Credit Card Competition Act, NCUA Third-Party Authority Absent from Senate NDAA Agreement
Lawmakers have released the text of the bipartisan agreement on a Senate substitute amendment for the National Defense Authorization Act (NDAA), which is likely be considered by the Senate in November. Absent from the list of amendments included in the substitute are the Credit Card Competition Act of 2022 and NCUA Third Party Vendor Authority, marking wins for the credit union industry, which has fought hard against the inclusion of those two measures in the NDAA and a third proposal that seeks to study interchange costs for those in the military, which is also absent from the substitute amendment.
"We can view these latest developments as wins for credit unions, but it's critical we remain engaged with lawmakers on the interchange issue and third-party vendor examination authority for NCUA. The Credit Card Competition Act remains before Congress with versions in both the Senate and House, as does third-party vendor examination authority for NCUA," notes League President/CEO Carrie Hunt. “We appreciate the good work of credit unions in helping us keep these issues top-of-mind for our lawmakers. But as we well know, the legislative process is just that, a process, so these wins are a promising sign, but vigilance is key.”
The Credit Card Competition Act, sponsored by Sens. Richard Durbin (D-IL) and Roger Marshall (R-KS), has been hotly contested on Capitol Hill, pitting retailers against the financial services industry.

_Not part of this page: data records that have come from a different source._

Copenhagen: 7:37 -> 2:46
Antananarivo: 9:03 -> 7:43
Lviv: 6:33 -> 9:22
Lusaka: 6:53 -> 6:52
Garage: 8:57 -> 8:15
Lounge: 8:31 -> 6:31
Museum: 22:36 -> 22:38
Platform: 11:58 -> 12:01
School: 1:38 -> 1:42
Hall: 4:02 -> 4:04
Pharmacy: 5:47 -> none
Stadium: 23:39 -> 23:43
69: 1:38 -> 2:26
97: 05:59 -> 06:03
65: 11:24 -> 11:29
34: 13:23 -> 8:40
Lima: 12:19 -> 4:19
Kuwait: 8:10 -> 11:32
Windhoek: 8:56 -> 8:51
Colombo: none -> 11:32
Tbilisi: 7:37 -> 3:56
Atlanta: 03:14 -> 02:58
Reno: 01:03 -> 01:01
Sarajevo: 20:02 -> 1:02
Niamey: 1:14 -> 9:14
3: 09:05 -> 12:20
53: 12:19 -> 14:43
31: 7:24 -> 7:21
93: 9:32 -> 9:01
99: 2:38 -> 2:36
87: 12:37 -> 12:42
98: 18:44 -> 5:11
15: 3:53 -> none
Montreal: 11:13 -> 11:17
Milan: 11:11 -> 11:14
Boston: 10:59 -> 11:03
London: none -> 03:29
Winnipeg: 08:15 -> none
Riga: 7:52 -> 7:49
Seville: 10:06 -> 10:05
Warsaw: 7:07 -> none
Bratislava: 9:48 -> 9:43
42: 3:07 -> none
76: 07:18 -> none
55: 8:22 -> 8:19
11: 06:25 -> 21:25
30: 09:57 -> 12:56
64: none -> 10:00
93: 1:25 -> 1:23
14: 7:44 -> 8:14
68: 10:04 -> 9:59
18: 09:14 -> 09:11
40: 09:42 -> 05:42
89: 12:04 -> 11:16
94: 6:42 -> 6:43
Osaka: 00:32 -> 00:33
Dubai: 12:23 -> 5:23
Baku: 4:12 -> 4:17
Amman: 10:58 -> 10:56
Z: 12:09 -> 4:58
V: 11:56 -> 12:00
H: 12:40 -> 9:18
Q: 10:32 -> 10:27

The two senators sought to add the Credit Card Competition Act to the NDAA as an amendment.
Your League last week reached out again to Sens. Mark Warner and Tim Kaine, arguing that any change to the current payments system or moves to cap interchange fees for credit cards will only hamper consumers' access to credit, make the current payments system less secure, and cause cases of fraud to rise.
"We remain in close contact with lawmakers and their offices, particularly on the interchange issue," notes League President/CEO Carrie Hunt. "We have several studies that clearly outline the negative market impact of the Durbin amendment on debit cards and nothing suggests this move to introduce new routing mandates into the current payments system will result in anything other than another failed government policy that harms Americans."
This latest round of contacts with Sens. Warner and Kaine follows in-person and virtual meetings and letters on interchange issues with the whole of Virginia's Congressional Delegation throughout the past several months, including contacts prior to the formal introduction in July of the Credit Card Competition Act.
Among our efforts ...
- We've launched an action alert you and your members can use to contact your lawmakers on the interchange bill.
- We've sent multiple waves of letters to our Congressional delegation, including letters that followed introduction of the bill in the Senate and introduction in the House, plus letters that included several studies on the harm caused by the Durbin Amendment's cap on interchange for debit cards.
Sample letters available here:
- Sen. Warner
- Sen. Kaine
- Members of the House
- We signed on to a joint letter with other system partners.
- We signed on to a joint letter with the Virginia Bankers Association and the Virginia Association of Community Banks.
- We met, in most cases, multiple times, with every member of our Congressional delegation to discuss this issue.